Enforceability of Booking.com’s Venue Clause To Be Reviewed by EU’s Highest Court
("Booking.com's contracts with German hotel come under EU court review," MLex Insight, April 17, 2019) (subscription required)
Germany’s Supreme Court has asked the EU’s highest court to review the enforceability of a distribution contract’s venue selection clause (as we all know, requiring that disputes be heard exclusively in courts in the Netherlands) where a party to the contract (in this case, a German hotelier) claims that the party has abused in market dominant position. The hotelier, which has been pursuing Booking.com for years under claims that Booking.com’s contract terms and practices are abusive, seeks to invalidate the contract’s venue clause because the hotelier had no choice but to agree to its terms. Germany’s Supreme Court has now referred the case to the EU’s highest court asking the court to consider whether the venue selection clause should be enforced.
EU’s Platform-to-Business Rules To Take Effect
("EU unfair practices digital rules put spotlight on Google, Amazon, Facebook," Reuters Technology, April 17, 2019)
On Wednesday, the European Parliament approved the EU Commission’s Platform-to-Business Rules, which target 7000 online marketplaces, app stores and price comparison tools. Google Search, Apple’s App Store, Amazon Marketplace, eBay, Instagram and travel meta search site, Skyscanner, are just a few of the companies effected.
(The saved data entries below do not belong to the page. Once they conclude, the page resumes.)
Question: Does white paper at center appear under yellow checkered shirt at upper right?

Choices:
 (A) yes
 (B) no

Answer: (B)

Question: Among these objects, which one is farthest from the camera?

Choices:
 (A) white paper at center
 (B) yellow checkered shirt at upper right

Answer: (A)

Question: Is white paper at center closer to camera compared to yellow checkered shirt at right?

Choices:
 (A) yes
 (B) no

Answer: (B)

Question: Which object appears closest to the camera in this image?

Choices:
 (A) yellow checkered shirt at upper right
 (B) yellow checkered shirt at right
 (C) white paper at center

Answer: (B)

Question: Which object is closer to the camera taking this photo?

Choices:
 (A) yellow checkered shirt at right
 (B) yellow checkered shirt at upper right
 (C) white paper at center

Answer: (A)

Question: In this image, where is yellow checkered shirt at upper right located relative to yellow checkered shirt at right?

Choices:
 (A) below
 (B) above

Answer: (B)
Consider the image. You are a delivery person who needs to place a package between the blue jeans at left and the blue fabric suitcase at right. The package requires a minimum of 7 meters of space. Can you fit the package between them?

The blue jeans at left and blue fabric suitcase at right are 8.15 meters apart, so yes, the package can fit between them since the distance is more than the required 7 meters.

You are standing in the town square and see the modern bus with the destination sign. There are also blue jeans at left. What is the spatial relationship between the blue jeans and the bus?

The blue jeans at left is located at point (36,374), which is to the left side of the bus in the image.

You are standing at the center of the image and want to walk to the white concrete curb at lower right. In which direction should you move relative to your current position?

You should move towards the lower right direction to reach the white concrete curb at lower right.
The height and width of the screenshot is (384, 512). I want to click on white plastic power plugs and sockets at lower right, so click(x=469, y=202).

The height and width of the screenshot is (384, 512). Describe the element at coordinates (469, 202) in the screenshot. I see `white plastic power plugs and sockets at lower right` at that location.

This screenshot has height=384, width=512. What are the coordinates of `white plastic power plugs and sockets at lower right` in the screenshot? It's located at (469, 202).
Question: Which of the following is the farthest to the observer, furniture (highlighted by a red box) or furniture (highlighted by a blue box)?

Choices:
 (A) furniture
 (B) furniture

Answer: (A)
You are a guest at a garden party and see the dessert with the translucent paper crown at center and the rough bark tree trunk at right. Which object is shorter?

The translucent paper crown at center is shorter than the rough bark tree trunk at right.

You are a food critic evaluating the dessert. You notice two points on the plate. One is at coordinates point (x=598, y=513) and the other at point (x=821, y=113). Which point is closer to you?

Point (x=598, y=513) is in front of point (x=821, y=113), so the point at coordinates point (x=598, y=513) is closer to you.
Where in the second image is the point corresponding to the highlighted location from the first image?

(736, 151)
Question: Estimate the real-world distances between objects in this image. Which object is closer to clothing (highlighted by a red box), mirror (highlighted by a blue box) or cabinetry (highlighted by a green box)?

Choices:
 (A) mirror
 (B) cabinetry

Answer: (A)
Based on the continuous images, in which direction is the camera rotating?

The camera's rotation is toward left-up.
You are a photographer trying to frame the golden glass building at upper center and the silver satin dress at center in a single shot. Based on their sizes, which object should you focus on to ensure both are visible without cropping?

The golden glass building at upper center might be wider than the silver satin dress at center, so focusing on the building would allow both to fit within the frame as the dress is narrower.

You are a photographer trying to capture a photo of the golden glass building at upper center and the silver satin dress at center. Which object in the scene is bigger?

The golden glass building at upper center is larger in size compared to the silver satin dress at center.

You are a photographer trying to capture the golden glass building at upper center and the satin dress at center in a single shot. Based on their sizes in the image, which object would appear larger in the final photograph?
The Rules, which, among things, prohibit certain trade practices and require the creation of internal systems to respond to consumer complaints, are the result of a cooperative effort between regulators and members of the effected technology industry. Future Updates will look closer at these new Rules (which are expected to take effect later this year) and their likely effects on the travel distribution industry.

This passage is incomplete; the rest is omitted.